朝食の定番は、近所のおじいちゃんがつくるサンドイッチ。おすすめは卵サンドなんだとか!

スラッシュ型キャリアは「実を結ぶまで待つ」ことも大事

ー新井さんはすべて独学ではじめています。仕事にするまでは、どんなことを意識したらいいのでしょうか?

新井:時間がかかることを肯定し、実を結ぶまで「待つ」ことでしょうか。スラッシュ型キャリアというと、「それぞれの技量がトップレベルではなくても、3つ掛け合わせることでうまくやれる」みたいなイメージがあるかもしれません。ですが、ぼくは3つそれぞれプロレベルになってはじめて面白味が生まれると思っています。実際、音楽を10年、デザイン・イラストを6年、英語を5年やって、最近やっと活動を見てもらえる機会が増えてきました。

体感として、「思ったよりも長かった」という気持ちも正直あります。でも、自分の尊敬する作家の方々、たとえば又吉直樹さんや村上春樹さんは、どちらも30歳前後で作家活動をスタートしています。それまでに積んだ違う分野での経験が、作家業に生きている。こういった先輩たちの背中をみてがんばってきました。

新井さん「フリーランスだから上司はいないけど、本から学べます。又吉さんはぼくが一番尊敬している先輩です」

新井:あと、「何かがプロレベルに上手くなる」って、数年単位の時間をかけなければ叶わないことです。 だから「習得プロセス(花が開かない期間)を楽しめるもの」を選ぶのも大事だと思います。

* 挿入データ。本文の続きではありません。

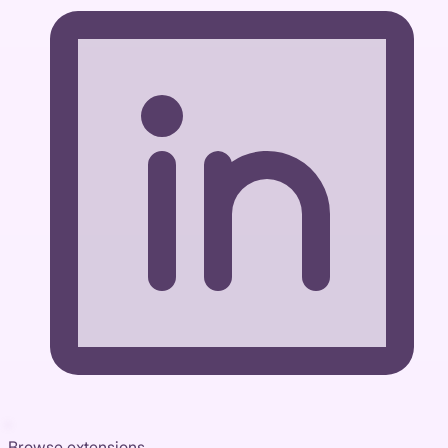
Browse extensions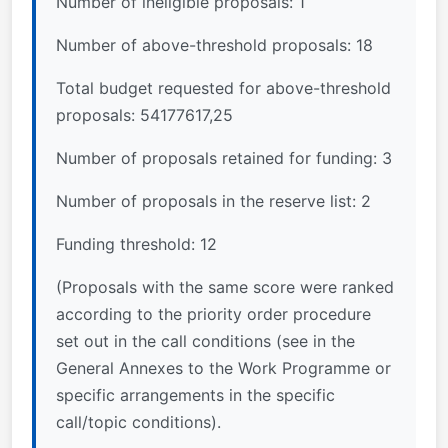
Number of ineligible proposals: 1
Number of above-threshold proposals: 18
Total budget requested for above-threshold
proposals: 54177617,25
Number of proposals retained for funding: 3
Number of proposals in the reserve list: 2
Funding threshold: 12
(Proposals with the same score were ranked
according to the priority order procedure
set out in the call conditions (see in the
General Annexes to the Work Programme or
specific arrangements in the specific
call/topic conditions).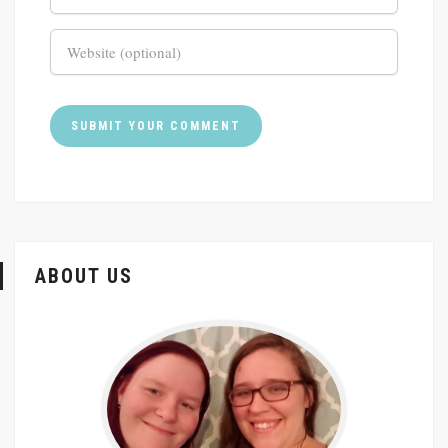
ABOUT US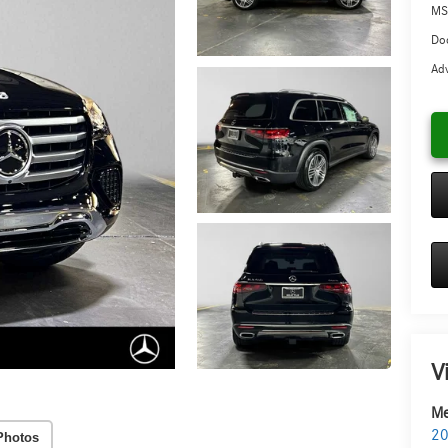
MS
Doc
Adv
V
Me
20
Photos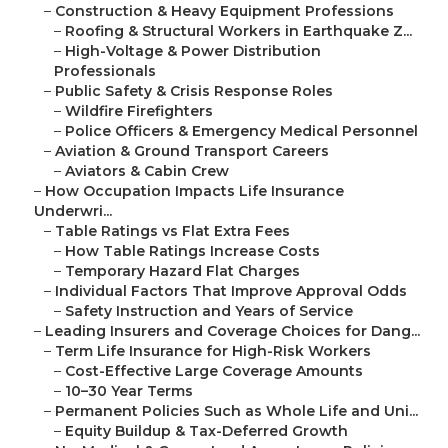
–
Construction & Heavy Equipment Professions
–
Roofing & Structural Workers in Earthquake Z...
–
High-Voltage & Power Distribution
Professionals
–
Public Safety & Crisis Response Roles
–
Wildfire Firefighters
–
Police Officers & Emergency Medical Personnel
–
Aviation & Ground Transport Careers
–
Aviators & Cabin Crew
–
How Occupation Impacts Life Insurance
Underwri...
–
Table Ratings vs Flat Extra Fees
–
How Table Ratings Increase Costs
–
Temporary Hazard Flat Charges
–
Individual Factors That Improve Approval Odds
–
Safety Instruction and Years of Service
–
Leading Insurers and Coverage Choices for Dang...
–
Term Life Insurance for High-Risk Workers
–
Cost-Effective Large Coverage Amounts
–
10–30 Year Terms
–
Permanent Policies Such as Whole Life and Uni...
–
Equity Buildup & Tax-Deferred Growth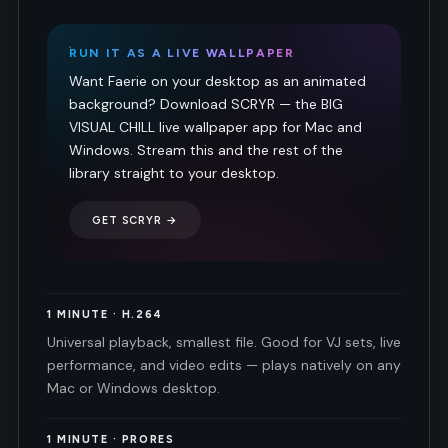
RUN IT AS A LIVE WALLPAPER
Want Faerie on your desktop as an animated
background? Download SCRYR — the BIG
VISUAL CHILL live wallpaper app for Mac and
Windows. Stream this and the rest of the
library straight to your desktop.
GET SCRYR →
1 MINUTE · H.264
Universal playback, smallest file. Good for VJ sets, live
performance, and video edits — plays natively on any
Mac or Windows desktop.
1 MINUTE · PRORES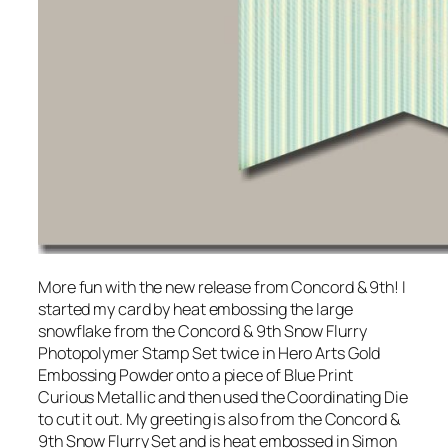
More fun with the new release from Concord & 9th! I
started my card by heat embossing the large
snowflake from the Concord & 9th Snow Flurry
Photopolymer Stamp Set twice in Hero Arts Gold
Embossing Powder onto a piece of Blue Print
Curious Metallic and then used the Coordinating Die
to cut it out. My greeting is also from the Concord &
9th Snow Flurry Set and is heat embossed in Simon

最近、絵の予備校に通いはじめたんです。正直このままでも仕事をいただけている環境なので、わざわざ時間とお金をかけて学校に行くべきか悩みました。でも、もっと絵が上手くなりたいし、絵が上手くなっていくプロセスに自分で感動したいんです。選択に迷ったら、基本的には「心」が惹かれている方を選びます。

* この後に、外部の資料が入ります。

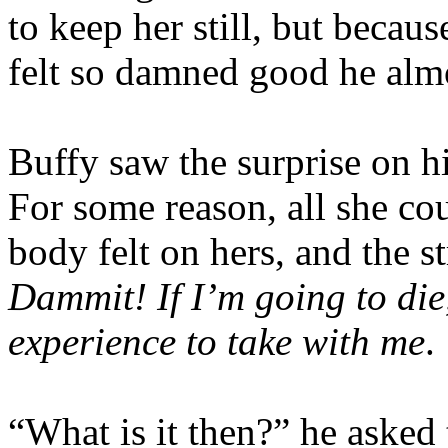
to keep her still, but becau
felt so damned good he almo
Buffy saw the surprise on hi
For some reason, all she c
body felt on hers, and the s
Dammit! If I’m going to die
experience to take with me
.
“What is it then?” he asked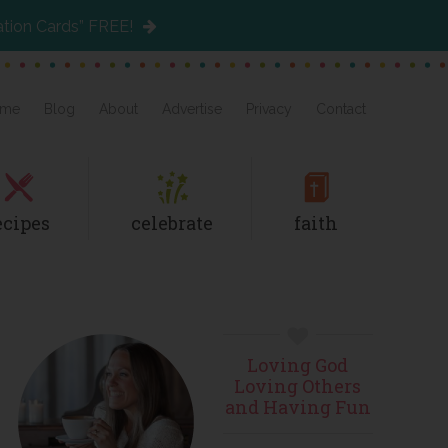
ation Cards” FREE!
me
Blog
About
Advertise
Privacy
Contact
ecipes
celebrate
faith
Primary
Loving God
Sidebar
Loving Others
and Having Fun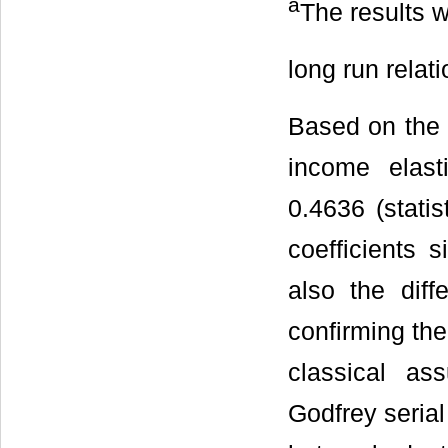
a
The results w
long run relat
Based on the e
income elast
0.4636 (statis
coefficients 
also the diff
confirming the
classical as
Godfrey seria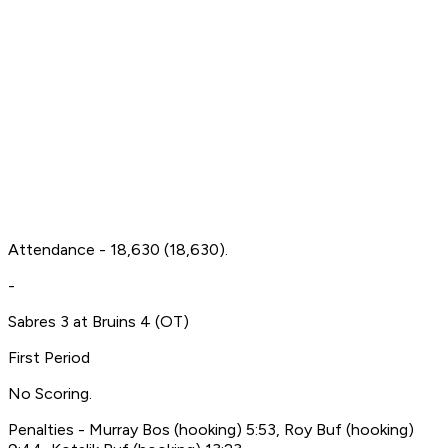
Attendance - 18,630 (18,630).
-
Sabres 3 at Bruins 4 (OT)
First Period
No Scoring.
Penalties - Murray Bos (hooking) 5:53, Roy Buf (hooking)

とはいえ、いまさら鉛筆で円柱を書くという、本当に基礎の基礎からはじまり……。道のりが長すぎて、せっかく信じた「心」が折れそうですけど(笑)。

好きなものに囲まれた作業場にて。収納はないけど、見せるディスプレイで工夫!

ーでも、やっぱり目に見える結果をすぐ求められる社会で、そういう考え方をしたくてもできない人も多そうです。「自分の状態」より「人から得られる評価」を優先してしまうというか。

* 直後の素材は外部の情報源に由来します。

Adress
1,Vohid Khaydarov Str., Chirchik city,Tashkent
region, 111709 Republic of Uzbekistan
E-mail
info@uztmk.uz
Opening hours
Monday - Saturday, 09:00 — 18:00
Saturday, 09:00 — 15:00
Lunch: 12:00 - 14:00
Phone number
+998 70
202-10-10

新井:そうですね。ぼくの場合は海外で暮らしていた経験が現在の考え方に大きく影響していると思います。欧米って、20代後半の学生とかもめちゃくちゃたくさんいるんです。カナダ人の親友はいま35歳だけど、彼が初めて就職したのは29歳で、20代はずっと学生をやっていました。

カナダでは、日本のように「大学卒業したらすぐ正社員として仕事をする」みたいな常識は本当にない! 旅やバイト、インターンなどをしながら自分自身と向き合う時間を、ごく自然に持っている感じがします。価値観が異なるなかで生活した経験があるからこそ、自分を貫き続けられるのかもしれません。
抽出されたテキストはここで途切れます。